§ Problem to solve
Copy, word for word, the lines of the entries below between the one with "Account Suspended" and the one with "information.", inclusive, and leave out everything else.

§ Records supplied
+ + + + + + +

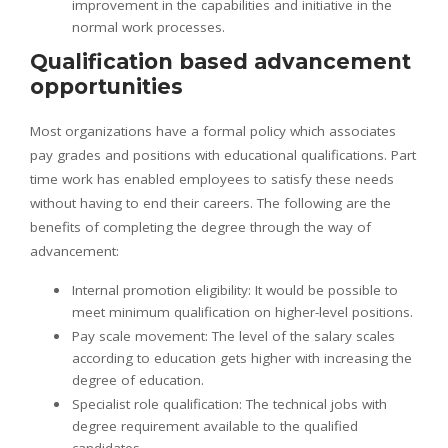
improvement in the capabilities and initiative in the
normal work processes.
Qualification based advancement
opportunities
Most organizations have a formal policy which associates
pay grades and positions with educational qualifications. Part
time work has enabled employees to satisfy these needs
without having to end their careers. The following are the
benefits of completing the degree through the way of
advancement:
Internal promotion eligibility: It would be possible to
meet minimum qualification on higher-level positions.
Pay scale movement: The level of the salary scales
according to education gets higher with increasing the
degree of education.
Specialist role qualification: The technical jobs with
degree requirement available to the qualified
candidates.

+ + + + + + +

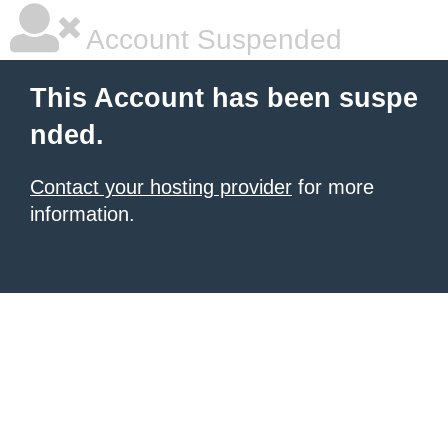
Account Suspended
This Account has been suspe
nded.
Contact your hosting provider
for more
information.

+ + + + + + +

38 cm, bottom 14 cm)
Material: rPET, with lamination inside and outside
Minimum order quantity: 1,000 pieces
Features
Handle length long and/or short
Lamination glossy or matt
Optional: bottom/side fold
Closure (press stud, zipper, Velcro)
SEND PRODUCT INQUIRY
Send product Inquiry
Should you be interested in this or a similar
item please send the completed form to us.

+ + + + + + +

§ Your solution
Account Suspended
This Account has been suspe
nded.
Contact your hosting provider
for more
information.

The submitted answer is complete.